Sleeping by the Lion Carpet, 1995-1996, Huile sur toile, 228,6 x 121,3 cm, Collection Lewis © John Riddy © Lucian Freud

Quelques réflexions sur la peinture, Lucian Freud

Cinq pages ! Ce sera le plus petit livre de cette série « Petit mais costaud » ! Mais cinq pages qui dépassent le cadre de la peinture. Qui concernent aussi l’écriture de nouvelles. Bien que Lucian Freud affirme — à tort, à mon avis — que :

[…] la peinture est le seul art où les qualités intuitives de l’artiste peuvent être plus précieuses pour lui que le savoir ou l’intelligence proprement dits.

Lucian Freud a trente-quatre ans quand il écrit, en 1954, ces cinq pages pour la revue littéraire et artistique Encounter. C’est la définition de la peinture qu’il veut créer. Témoins les quatre oeuvres dessinées de sa main à la même époque et incluses dans ce livre édité par le Centre Pompidou à l’occasion de l’expo qu’il lui consacre du 10 mars au 19 juillet. Pour moi, cette définition s’applique aussi à la nouvelle :

Celui qui regarde le tableau prend connaissance d’un secret grâce à l’intensité avec laquelle il est ressenti.

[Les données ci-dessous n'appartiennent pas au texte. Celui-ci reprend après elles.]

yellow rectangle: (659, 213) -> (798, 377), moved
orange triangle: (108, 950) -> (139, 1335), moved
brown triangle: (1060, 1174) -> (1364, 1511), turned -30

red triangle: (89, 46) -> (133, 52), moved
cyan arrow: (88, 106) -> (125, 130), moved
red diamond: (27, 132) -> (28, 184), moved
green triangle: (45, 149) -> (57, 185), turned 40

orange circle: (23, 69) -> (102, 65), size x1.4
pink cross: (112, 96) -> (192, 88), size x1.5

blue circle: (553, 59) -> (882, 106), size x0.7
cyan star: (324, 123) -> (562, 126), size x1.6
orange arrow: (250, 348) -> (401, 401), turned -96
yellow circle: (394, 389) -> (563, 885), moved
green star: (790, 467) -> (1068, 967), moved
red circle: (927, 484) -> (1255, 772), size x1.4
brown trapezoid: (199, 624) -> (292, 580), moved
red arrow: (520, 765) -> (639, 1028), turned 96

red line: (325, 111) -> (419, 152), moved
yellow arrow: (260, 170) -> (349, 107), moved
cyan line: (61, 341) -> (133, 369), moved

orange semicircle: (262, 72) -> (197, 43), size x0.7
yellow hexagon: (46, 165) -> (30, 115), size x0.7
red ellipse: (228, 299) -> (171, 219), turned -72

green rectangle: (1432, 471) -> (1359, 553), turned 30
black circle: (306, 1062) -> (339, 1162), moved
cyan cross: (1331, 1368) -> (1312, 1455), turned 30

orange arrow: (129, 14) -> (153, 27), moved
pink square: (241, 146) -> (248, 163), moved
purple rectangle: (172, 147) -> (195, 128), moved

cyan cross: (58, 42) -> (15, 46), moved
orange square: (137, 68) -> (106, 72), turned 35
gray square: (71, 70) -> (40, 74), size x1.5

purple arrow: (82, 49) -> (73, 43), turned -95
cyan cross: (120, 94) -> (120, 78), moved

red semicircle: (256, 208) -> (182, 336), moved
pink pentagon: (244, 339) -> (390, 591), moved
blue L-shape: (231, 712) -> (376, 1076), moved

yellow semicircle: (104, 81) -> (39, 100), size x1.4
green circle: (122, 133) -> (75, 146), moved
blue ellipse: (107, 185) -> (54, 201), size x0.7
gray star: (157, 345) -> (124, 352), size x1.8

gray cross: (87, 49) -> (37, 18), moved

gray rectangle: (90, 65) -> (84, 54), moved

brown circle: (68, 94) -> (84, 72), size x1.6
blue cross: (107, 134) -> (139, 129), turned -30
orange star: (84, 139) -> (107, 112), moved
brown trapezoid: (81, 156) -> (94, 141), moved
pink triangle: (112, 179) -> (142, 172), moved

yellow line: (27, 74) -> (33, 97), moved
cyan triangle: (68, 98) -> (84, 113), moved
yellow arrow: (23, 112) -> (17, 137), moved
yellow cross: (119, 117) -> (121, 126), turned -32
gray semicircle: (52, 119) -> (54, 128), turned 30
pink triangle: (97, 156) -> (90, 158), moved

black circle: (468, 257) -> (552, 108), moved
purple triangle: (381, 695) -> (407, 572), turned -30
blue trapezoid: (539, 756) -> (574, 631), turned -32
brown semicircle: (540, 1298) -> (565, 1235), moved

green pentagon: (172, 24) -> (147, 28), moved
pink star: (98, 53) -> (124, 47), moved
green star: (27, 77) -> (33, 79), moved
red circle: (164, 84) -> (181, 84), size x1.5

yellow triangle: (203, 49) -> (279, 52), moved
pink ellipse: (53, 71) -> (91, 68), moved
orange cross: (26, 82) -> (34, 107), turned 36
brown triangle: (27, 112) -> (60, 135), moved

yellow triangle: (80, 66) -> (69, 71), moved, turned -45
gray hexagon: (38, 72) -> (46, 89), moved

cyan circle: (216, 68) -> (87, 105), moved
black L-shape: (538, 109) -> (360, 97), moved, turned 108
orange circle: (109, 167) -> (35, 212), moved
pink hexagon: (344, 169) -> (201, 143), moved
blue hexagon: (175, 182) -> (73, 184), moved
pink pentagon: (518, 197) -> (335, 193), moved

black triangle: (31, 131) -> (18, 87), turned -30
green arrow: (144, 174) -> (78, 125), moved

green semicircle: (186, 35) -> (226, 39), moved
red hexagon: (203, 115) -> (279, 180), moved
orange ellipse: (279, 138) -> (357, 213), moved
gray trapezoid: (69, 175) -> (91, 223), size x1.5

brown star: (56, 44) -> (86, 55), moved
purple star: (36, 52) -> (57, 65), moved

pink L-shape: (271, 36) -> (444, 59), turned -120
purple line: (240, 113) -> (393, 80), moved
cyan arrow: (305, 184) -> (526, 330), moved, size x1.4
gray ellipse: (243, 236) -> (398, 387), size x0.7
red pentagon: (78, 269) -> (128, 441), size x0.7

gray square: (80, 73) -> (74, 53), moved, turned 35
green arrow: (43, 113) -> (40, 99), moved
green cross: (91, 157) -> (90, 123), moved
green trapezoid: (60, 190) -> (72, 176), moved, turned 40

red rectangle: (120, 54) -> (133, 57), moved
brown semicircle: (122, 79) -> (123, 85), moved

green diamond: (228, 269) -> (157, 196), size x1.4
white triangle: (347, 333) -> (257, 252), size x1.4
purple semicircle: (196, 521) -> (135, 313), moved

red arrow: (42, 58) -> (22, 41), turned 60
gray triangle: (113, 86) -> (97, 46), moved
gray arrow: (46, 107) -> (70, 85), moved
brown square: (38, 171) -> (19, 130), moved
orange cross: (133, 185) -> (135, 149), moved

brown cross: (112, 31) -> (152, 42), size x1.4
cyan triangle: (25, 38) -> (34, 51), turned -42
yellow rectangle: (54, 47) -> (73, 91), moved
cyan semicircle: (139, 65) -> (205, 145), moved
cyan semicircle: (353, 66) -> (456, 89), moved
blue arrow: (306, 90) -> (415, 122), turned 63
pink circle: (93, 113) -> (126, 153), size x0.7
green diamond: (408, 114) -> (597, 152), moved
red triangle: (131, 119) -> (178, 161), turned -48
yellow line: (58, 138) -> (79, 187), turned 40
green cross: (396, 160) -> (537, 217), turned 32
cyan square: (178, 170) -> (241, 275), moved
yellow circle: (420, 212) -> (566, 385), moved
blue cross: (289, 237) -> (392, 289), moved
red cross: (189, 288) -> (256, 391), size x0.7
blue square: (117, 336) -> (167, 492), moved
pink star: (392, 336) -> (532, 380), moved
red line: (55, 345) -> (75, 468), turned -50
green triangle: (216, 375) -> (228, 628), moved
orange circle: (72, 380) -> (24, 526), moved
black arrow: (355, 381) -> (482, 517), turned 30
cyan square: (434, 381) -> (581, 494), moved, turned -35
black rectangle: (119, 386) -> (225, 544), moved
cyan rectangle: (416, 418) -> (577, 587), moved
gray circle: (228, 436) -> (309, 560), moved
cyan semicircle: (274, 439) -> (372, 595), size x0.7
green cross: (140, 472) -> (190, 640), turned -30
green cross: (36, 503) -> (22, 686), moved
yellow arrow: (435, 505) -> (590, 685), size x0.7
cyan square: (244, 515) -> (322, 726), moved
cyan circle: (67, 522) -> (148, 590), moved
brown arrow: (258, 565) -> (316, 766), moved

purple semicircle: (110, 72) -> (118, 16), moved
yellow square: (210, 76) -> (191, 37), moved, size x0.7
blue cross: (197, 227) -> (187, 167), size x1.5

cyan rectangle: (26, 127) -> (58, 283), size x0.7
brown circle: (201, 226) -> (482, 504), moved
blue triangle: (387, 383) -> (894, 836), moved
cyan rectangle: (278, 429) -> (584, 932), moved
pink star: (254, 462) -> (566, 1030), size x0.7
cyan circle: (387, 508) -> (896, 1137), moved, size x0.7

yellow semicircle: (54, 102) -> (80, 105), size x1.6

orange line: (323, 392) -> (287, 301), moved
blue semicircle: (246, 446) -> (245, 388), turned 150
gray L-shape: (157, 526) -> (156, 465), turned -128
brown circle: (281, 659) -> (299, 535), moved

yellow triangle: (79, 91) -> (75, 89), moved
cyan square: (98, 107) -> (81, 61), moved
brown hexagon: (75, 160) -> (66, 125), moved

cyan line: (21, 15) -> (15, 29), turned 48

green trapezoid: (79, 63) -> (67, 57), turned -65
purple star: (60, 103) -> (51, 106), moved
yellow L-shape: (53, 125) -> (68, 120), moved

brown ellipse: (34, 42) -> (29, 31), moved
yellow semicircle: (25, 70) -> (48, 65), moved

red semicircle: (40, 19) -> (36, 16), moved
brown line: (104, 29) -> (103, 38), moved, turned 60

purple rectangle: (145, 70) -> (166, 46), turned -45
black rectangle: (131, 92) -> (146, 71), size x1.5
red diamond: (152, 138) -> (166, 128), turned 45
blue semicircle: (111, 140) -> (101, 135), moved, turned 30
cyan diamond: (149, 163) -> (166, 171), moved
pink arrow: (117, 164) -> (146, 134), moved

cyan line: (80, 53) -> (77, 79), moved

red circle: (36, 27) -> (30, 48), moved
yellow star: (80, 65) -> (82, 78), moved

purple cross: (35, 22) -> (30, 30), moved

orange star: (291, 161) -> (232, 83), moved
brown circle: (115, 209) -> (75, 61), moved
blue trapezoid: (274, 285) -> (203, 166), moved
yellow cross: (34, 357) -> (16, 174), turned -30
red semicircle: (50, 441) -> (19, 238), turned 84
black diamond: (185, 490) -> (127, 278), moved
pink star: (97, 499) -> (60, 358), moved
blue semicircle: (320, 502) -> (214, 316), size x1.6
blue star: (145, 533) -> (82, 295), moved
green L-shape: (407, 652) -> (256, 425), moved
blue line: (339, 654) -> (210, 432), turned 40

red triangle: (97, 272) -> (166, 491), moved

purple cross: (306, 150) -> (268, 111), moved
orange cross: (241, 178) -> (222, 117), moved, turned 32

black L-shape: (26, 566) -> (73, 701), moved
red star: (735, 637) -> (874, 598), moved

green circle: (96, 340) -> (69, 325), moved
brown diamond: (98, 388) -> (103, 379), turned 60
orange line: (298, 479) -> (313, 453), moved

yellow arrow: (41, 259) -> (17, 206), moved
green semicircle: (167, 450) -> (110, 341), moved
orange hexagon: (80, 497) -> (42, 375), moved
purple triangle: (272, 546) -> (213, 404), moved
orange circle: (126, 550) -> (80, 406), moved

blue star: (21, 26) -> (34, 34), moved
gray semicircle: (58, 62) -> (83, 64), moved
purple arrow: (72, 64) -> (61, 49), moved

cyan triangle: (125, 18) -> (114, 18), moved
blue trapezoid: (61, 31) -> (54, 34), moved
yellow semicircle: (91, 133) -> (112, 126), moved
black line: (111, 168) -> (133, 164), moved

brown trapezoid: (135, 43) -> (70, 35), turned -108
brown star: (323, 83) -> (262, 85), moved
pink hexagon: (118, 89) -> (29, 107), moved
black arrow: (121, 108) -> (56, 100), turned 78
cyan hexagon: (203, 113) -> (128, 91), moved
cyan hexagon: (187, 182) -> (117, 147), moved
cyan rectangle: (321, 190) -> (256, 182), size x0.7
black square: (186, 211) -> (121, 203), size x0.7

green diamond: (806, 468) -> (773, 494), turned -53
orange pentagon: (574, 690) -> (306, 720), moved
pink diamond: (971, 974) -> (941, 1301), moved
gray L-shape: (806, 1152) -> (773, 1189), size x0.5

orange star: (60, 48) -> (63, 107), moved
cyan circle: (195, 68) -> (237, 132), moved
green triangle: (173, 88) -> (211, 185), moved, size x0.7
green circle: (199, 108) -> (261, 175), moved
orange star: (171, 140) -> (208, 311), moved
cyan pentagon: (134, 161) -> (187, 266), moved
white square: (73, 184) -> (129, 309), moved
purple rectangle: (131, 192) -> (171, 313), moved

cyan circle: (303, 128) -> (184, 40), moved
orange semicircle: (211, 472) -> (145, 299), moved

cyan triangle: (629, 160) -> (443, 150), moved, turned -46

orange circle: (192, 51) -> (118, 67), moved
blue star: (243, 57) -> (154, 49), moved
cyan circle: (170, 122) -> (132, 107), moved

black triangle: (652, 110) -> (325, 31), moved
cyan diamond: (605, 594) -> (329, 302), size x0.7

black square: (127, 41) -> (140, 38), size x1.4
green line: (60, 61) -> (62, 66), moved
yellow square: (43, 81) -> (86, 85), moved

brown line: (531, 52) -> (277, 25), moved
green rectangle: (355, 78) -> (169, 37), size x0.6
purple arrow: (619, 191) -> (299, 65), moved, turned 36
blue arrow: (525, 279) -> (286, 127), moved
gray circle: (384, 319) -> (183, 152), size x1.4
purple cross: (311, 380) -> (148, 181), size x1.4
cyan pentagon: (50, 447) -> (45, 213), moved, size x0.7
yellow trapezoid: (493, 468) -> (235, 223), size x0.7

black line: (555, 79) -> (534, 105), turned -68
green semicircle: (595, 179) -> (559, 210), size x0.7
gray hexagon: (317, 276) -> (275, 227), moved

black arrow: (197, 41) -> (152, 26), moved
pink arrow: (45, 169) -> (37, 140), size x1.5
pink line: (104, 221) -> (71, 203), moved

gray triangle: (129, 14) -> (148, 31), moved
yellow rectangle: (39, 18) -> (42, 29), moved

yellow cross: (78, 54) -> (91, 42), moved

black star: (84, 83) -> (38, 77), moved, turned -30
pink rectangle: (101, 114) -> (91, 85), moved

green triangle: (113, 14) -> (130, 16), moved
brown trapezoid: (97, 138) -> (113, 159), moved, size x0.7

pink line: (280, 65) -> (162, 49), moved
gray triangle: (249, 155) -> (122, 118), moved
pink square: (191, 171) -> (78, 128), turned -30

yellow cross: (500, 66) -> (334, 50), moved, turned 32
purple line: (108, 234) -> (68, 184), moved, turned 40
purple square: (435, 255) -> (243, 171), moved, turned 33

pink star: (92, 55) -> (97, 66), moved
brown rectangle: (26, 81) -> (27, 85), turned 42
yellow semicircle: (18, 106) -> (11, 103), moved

Ce secret, Freud va le trouver dans l’observation assidue de son sujet. Ce n’est pas pour rien si l’expo que lui consacre le Centre Pompidou est intitulée L’Atelier. Car c’est dans son atelier et uniquement dans son atelier que Freud se consacre entièrement à son sujet, créant une peinture totalement figurative, à l’encontre de l’abstrait qui domine alors :

L’obsession pour son sujet, c’est tout ce dont le peintre a besoin pour être poussé au travail. […] Les peintres qui refusent de représenter la vie et limitent leur langage à des formes purement abstraites se privent de la possibilité de susciter autre chose qu’une émotion esthétique.

Le résultat de ces réflexions de 1954 (Lucian Freud a aujourd’hui 88 ans) est visible dans cette expo sous forme d’une cinquantaine de toiles de grands, voire de très grands formats.

Lucian Freud peint des beaux, des gros, des maigres, des moches, des tas d’ordures, des éviers dégueulasses, des plantes vertes. Surtout, il peint des nus. C’est-à-dire des chairs :

L’aura émise par une personne ou un objet leur appartiennent tout autant que leur chair.

Philippe Dagen, dans Le Monde, repris par d’autres critiques, considère Freud comme un peintre « académique de l’obscène » :

Mais non, ce n’est pas de la grande peinture. Ce n’en est que le simulacre, fondé sur l’académisation conjointe de l’obscénité et du matiérisme. (l’article est en ligne sur le blog Madinin’Art de Ph. Dagen)

Oeuvre de Jean Rustin
Oeuvre de Jean Rustin

Si cette peinture semble obscène à certains, c’est parce que la façon frontale dont elle prend ses sujets est dérangeante. Sa fixité laisse pantois, face à des êtres nus. J’ai pensé à Jean Rustin, qui lui va bien plus loin dans l’obscène en représentant des êtres enfermés dans la détresse et la folie. Ou a un de leur pendant littéraire, Hubert Selby. Pourtant, l’oeuvre de Lucian Freud n’est obscène que lorsque cela est nécessaire, commandé par le sujet. Nombreuses  sont  ses toiles  qui donnent accès à d’autres facettes plus consensuelles de l’humain. Celles représentant plusieurs personnages – couples d’amants, père/fils – ramènent au genre de la nouvelle à travers l’histoire qu’elles content indirectement. Et la force de la peinture selon Freud et celle de la nouvelle se ressemblent dans l’uppercut qu’elles donnent à leurs spectateurs/lecteurs.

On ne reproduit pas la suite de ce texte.